A series of coordinated terrorist attacks rocked Paris Friday night, killing 132 and injuring 350 others in what French President Francois Hollande called an “act of war.” According to CNN, the Islamic State of Iraq and the Levant has claimed responsibility for eight militants who attacked at least six sites across the French capital. In the wake of these attacks, all USC students studying abroad in Paris have been accounted for, according to exchange coordinators for the Dornsife College of Letters, Arts and Sciences and Marshall School of Business programs.
John Zamora, a senior studying international relations, was having dinner by the Canal St. Martin with several other USC students when the attacks began. At the time, Zamora thought that he heard noises “that sounded like shots,” but recalls dismissing them for something else. Zamora only found out about the attacks later, when the lounge he was in turned on the French news and the concerned calls from family and friends started pouring in.
“At first I didn’t understand the gravity of the situation,” Zamora said in an email to the Daily Trojan. “I had many friends and family checking up on me, but I oddly felt fine and not directly in danger. While I feel many other Parisians feel this way, I do feel like people have felt an attack on their culture and way of living.”
Jeremy Serafin, a senior studying business administration, was traveling to Bordeaux, a city about five hours away from Paris, with three other USC students when he heard about the attacks from Facebook posts warning students to stay away from the area.
“Many of the students, including myself, are in a state of shock,” Serafin said in an email to the Daily Trojan. “Although our campus is an hour by metro from the city center, many students commute from Paris and visit the city regularly. More than anything, many students are keeping the victims in mind and praying for their loved ones as well.”

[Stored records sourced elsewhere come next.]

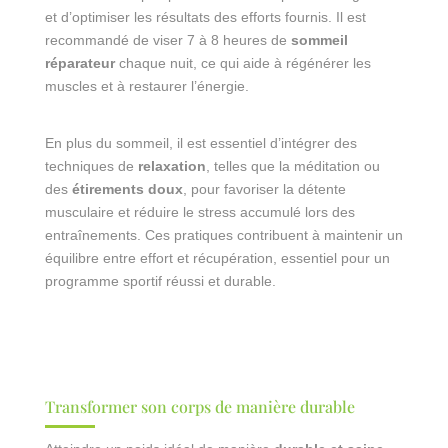
et d’optimiser les résultats des efforts fournis. Il est
recommandé de viser 7 à 8 heures de
sommeil
réparateur
chaque nuit, ce qui aide à régénérer les
muscles et à restaurer l’énergie.
En plus du sommeil, il est essentiel d’intégrer des
techniques de
relaxation
, telles que la méditation ou
des
étirements doux
, pour favoriser la détente
musculaire et réduire le stress accumulé lors des
entraînements. Ces pratiques contribuent à maintenir un
équilibre entre effort et récupération, essentiel pour un
programme sportif réussi et durable.
Transformer son corps de manière durable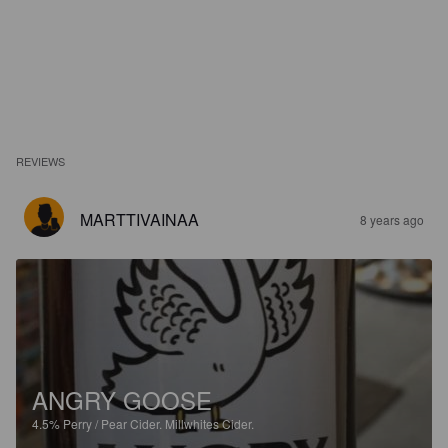
REVIEWS
MARTTIVAINAA
8 years ago
ANGRY GOOSE
4.5%
Perry / Pear Cider.
Millwhites Cider.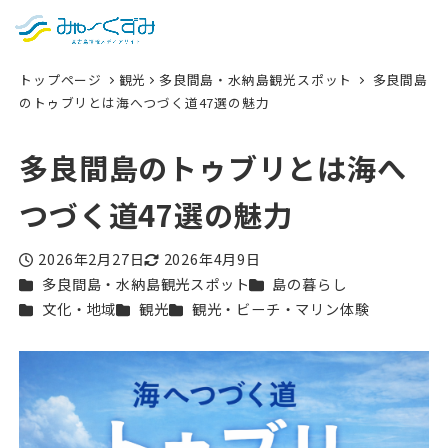
日本語
検索
トップページ
観光
多良間島・水納島観光スポット
多良間島
English
のトゥブリとは海へつづく道47選の魅力
中文 (台灣)
多良間島のトゥブリとは海へ
한국어
つづく道47選の魅力
2026年2月27日
2026年4月9日
投稿日
更新日
カテゴリー
カテゴリー
多良間島・水納島観光スポット
島の暮らし
カテゴリー
カテゴリー
カテゴリー
文化・地域
観光
観光・ビーチ・マリン体験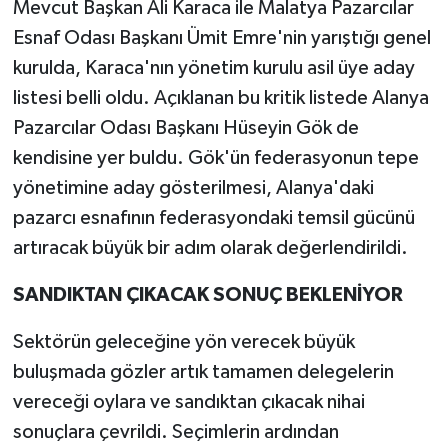
Mevcut Başkan Ali Karaca ile Malatya Pazarcılar
Esnaf Odası Başkanı Ümit Emre'nin yarıştığı genel
kurulda, Karaca'nın yönetim kurulu asil üye aday
listesi belli oldu. Açıklanan bu kritik listede Alanya
Pazarcılar Odası Başkanı Hüseyin Gök de
kendisine yer buldu. Gök'ün federasyonun tepe
yönetimine aday gösterilmesi, Alanya'daki
pazarcı esnafının federasyondaki temsil gücünü
artıracak büyük bir adım olarak değerlendirildi.
SANDIKTAN ÇIKACAK SONUÇ BEKLENİYOR
Sektörün geleceğine yön verecek büyük
buluşmada gözler artık tamamen delegelerin
vereceği oylara ve sandıktan çıkacak nihai
sonuçlara çevrildi. Seçimlerin ardından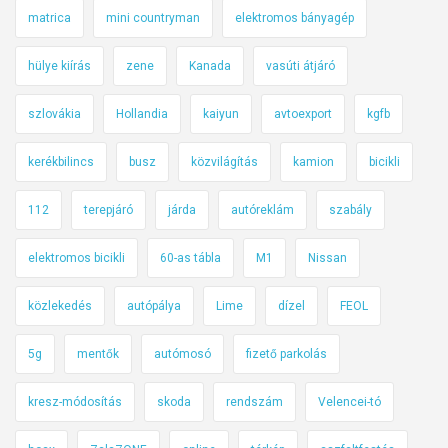
matrica
mini countryman
elektromos bányagép
hülye kiírás
zene
Kanada
vasúti átjáró
szlovákia
Hollandia
kaiyun
avtoexport
kgfb
kerékbilincs
busz
közvilágítás
kamion
bicikli
112
terepjáró
járda
autóreklám
szabály
elektromos bicikli
60-as tábla
M1
Nissan
közlekedés
autópálya
Lime
dízel
FEOL
5g
mentők
autómosó
fizető parkolás
kresz-módosítás
skoda
rendszám
Velencei-tó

Zamora, who lives about five miles from the city center in Neuilly-sur-Seine, said that the atmosphere in the capital is tense.
“While you can still see people out and cars driving past, it’s noticeably less busy than it regularly was,” Zamora said. “The government has asked people to stay indoors as much as possible and people are still mourning — listening to the news to hear the latest updates and for how France will respond. The metro is still running and people have gone to the attack areas to pay tribute to those that lost their lives.”
According to Zamora, USC took measures to ensure that the students studying abroad were all safe and accounted for, and that classes would be held regularly starting Monday morning. However, though the events in Paris may not affect his study abroad semester logistically, Zamora said that he can already feel a change.
“The classes were half of the experience but the other half was meeting the people, exploring the hidden streets and living the culture of Paris — a culture in which the simple enjoyment of life is a central tenet,” Zamora said. “Right now there are a lot of people scared, hurting and angry. It will take some time and more answers for Paris to regain this ‘joie de vivre.’”
Serafin said that though he has not altered his study abroad plans as a result of these events, there have been several logistical changes, such as heightened security on his campus. However, the greatest change has been personal.
“The biggest impact will be a greater appreciation for family and friends,” Serafin said. “All of these devastations around the world are reminders to be more loving and to not take anything for granted. That being said … these attacks have not changed my view of such a beautiful city.”
Zamora said that, due to the politically charged nature of recent events such as the European refugee crisis, the impact of the attacks extends beyond the lives that have been lost.
“The entire world was watching that Friday night, and many people felt confused,” Zamora said. “The Charlie Hebdo shooting 10 months ago already increased the high level of [Islamophobia] in France, and I worry for [Muslims] here who have had no relation to these attacks but will suffer from misplaced prejudice and hatred because of them. I also worry for the refugees and migrants who are just trying to seek a better life for themselves but are intentionally not given this opportunity. I fear it will get worse for both.”